Les 200 tonnes de combustible nucléaire durci et de débris restent si radioactifs que même aujourd'hui les scientifiques ne peuvent pas s'en approcher. Certains éléments radioactifs du combustible nucléaire se désintègrent rapidement ; cependant, le césium a une demi-vie de 30 ans et le strontium a une demi-vie de 29 ans. Selon des estimations scientifiques, il faut 10 à 13 demi-vies avant que l'activité économique et la vie puissent reprendre dans une zone contaminée. Cela signifie que la superficie totale contaminée par la catastrophe de Tchernobyl - 15 000 miles carrés - sera affectée au cours des 300 prochaines années. En 2014, une structure de confinement plus sécurisée sera achevée pour remplacer le sarcophage construit à la va-vite. La nouvelle structure, une arche métallique de 18 000 tonnes, couvrira à la fois le réacteur n°4 et la structure de 1986.

Ce que nous avons appris

Le Forum de Tchernobyl a été fondé en 2003 pour évaluer les conséquences environnementales et les effets sur la santé de la catastrophe. En 2005, le forum a publié un rapport intitulé : « L'héritage de Tchernobyl : impacts sanitaires, environnementaux et socio-économiques ». Le rapport confirme que 28 secouristes sont décédés d'un syndrome de rayonnement aigu et que 15 patients sont décédés plus tard d'un cancer de la thyroïde. Le rapport estime également que les décès par cancer résultant directement de l'incident peuvent atteindre un total de 4 000 parmi les 600 000 travailleurs qui ont été les plus exposés lors du nettoyage de la catastrophe. En outre, 4 000 cas de cancer de la thyroïde ont été signalés, principalement chez des enfants vivant dans la région au moment de l'accident. Les scientifiques pensent que les enfants ont été affectés par la consommation de lait de vaches contaminées. L'iode 131, autre élément radioactif, peut se diluer très rapidement dans l'air, mais s'il se dépose sur l'herbe mangée par les vaches, les vaches le reconcentrent alors dans leur lait. Absorbé dans la glande thyroïde du corps, l'iode 131 peut provoquer le cancer. C'était peut-être la plus grande leçon tirée de la catastrophe.

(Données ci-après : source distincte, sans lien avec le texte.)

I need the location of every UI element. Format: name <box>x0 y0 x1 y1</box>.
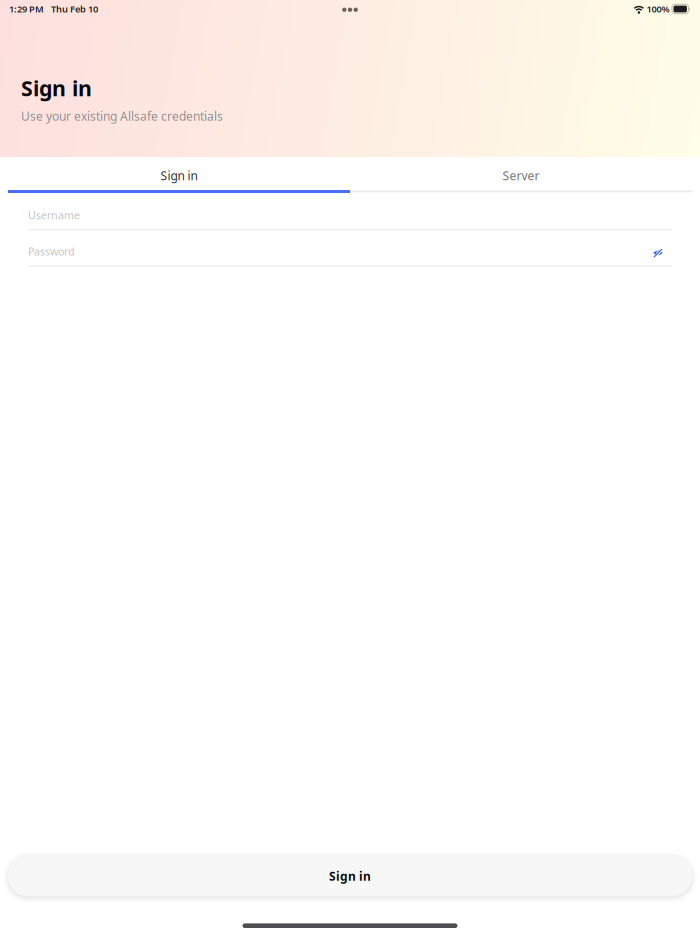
button[interactable]: Server <box>350 157 692 190</box>
staticText: Server <box>502 168 540 183</box>
button[interactable]: Sign in <box>8 157 350 190</box>
button[interactable]: Sign in <box>0 850 700 902</box>
staticText: Use your existing Allsafe credentials <box>21 108 223 124</box>
staticText: 1:29 PM <box>9 3 44 15</box>
staticText: 100% <box>646 3 670 15</box>
staticText: Sign in <box>160 168 198 183</box>
staticText: Password <box>28 244 75 258</box>
staticText: Username <box>28 208 80 222</box>
staticText: Thu Feb 10 <box>51 3 98 15</box>
staticText: Sign in <box>21 74 92 102</box>
button[interactable]: Show password <box>648 241 668 261</box>
staticText: Sign in <box>329 868 371 884</box>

En raison de la catastrophe de Tchernobyl, nous savons maintenant tester l'herbe, le sol et le lait pour détecter les radiations à proximité des centrales nucléaires. En outre, une évacuation de la région de Tchernobyl n'a été ordonnée que plus de 24 heures après l'incident. Les autorités japonaises ont évacué 200 000 personnes de la région de Fukushima dans les heures qui ont suivi l'alerte initiale à la suite de l'effondrement de mars 2011. Les erreurs et l'ampleur de la catastrophe de Tchernobyl ont appris au monde comment gérer les effets à court et à long terme des retombées nucléaires.